Birincisi ehli delalet olan ve tüm maksatları dünya olan kafir, Hristiyan, Yahudi, Budist, ateist ve Müslüman olup bunları takip ve taklit eden kesimlerdir ki bu insanoğlunun büyük bir kesimini içine alır. Bu kesim uyarı ve nasihatlere kulaklarını kapatmış, imanlarını dünyaya kurban etmiş ve bu durum hoşlarına gitmektedir. Maalesef Müslümanların büyük bir çoğunluğu da bu kesimin içinde yer almakta ve çok azı bu durumdan dönmektedir.

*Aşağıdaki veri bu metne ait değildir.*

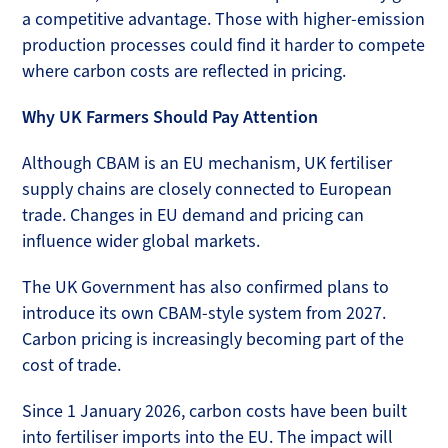
a competitive advantage. Those with higher-emission
production processes could find it harder to compete
where carbon costs are reflected in pricing.
Why UK Farmers Should Pay Attention
Although CBAM is an EU mechanism, UK fertiliser
supply chains are closely connected to European
trade. Changes in EU demand and pricing can
influence wider global markets.
The UK Government has also confirmed plans to
introduce its own CBAM-style system from 2027.
Carbon pricing is increasingly becoming part of the
cost of trade.
Since 1 January 2026, carbon costs have been built
into fertiliser imports into the EU. The impact will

İkincisi ise asıl konumuz ve meramımız bu sınıf içindir. Yani hem dünyaya tamamen bağlanamıyorlar hem de ondan kopamıyorlar. Gaflet ehlidir bunlar. Yani bir gelgit, med cezir hali yaşıyorlar. Camide, hacda, zekatta ve oruçta bunları görürsün. Birde bakarsın ki zevkte, sefada, eğlencede, günahtadırlar.

Bir bakarsın cihat meydanında atlarını dörtnala sürerler, bir de bakarsın tembellik ve dünyaya dalmış gaflet gömleğini giymişler. Dünyayla nikah kıymamışlar ama flört etmekte bir beis görmemektedirler. İslam toplumu ve ehli iman içinde bu durumda olan epey bir kesim vardır.

Üçüncüsü ise ehli takva, ehli ukba olan ve dünyaya -tabiri caizse- beş kuruş paha biçmeyen, ona dönmeyen; bilakis dünyanın onların peşinde koştuğu kesimdir. Bunlar da dünyada yaşıyor ama tam tersi hareket ediyorlar. Dünyayı hizmetlerine koymuş ahirete ulaşmak için ondan istifade ediyorlar.

Adeta dünyayı kullanıyorlar. Dünya ne kadar onlara gülse, göz kırpsa, onlar Allah'ı hatırlar, ukbaya dalar, rızayı düşünür arzularına gem vururlar. Onlar verdikleri sözde dururlar, başladıkları bir işi bitirirler, düştükleri yerden kalkmasını bilirler ama dünyaya asla gaflet gösterip meyletmezler. Onlar Allah taraftarıdırlar. Dünya, nefis, şeytan ve şeytanın dostlarını hiç sevmezler. Üstadın tabiri ile onlar 'terk-i dünya terk-i ukba terk-i hestî terki terk' makamındadırlar. Ve onlar azınlıktadırlar, ne mutlu onlara…

Sonuç olarak dünyaya hiçbir paha biçilmemeli, hiçbir mehir verilmemeli ve ona evlenme teklifi asla yapılmamalı, tabiri caizse yüzüne bakılmamalıdır. Onun üzerinde onun için ter dökmemeli, dökülecek terler ukbaya ait olmalı, öteye dönük olmalıdır. Yani ahirete, rızayı İlahi ve onun çabası içinde olunmalıdır. Dünyanın kendisi geçici olduğunu söylerken, zevklerinin kalıcı olmadığını görürken ona yönelmenin bir izahı yoktur.

Ey Müslüman ve ey mücahit, dünya senin imanını istiyor. Seni kendine kul köle yapmak istiyor. Sen sakın ona aldanma, bu koca karıya değil mehir, iltifat bir tebessüm bile göstermemelisin. Onu kendine köle ve hizmetkar edinceye kadar çalışmalısın.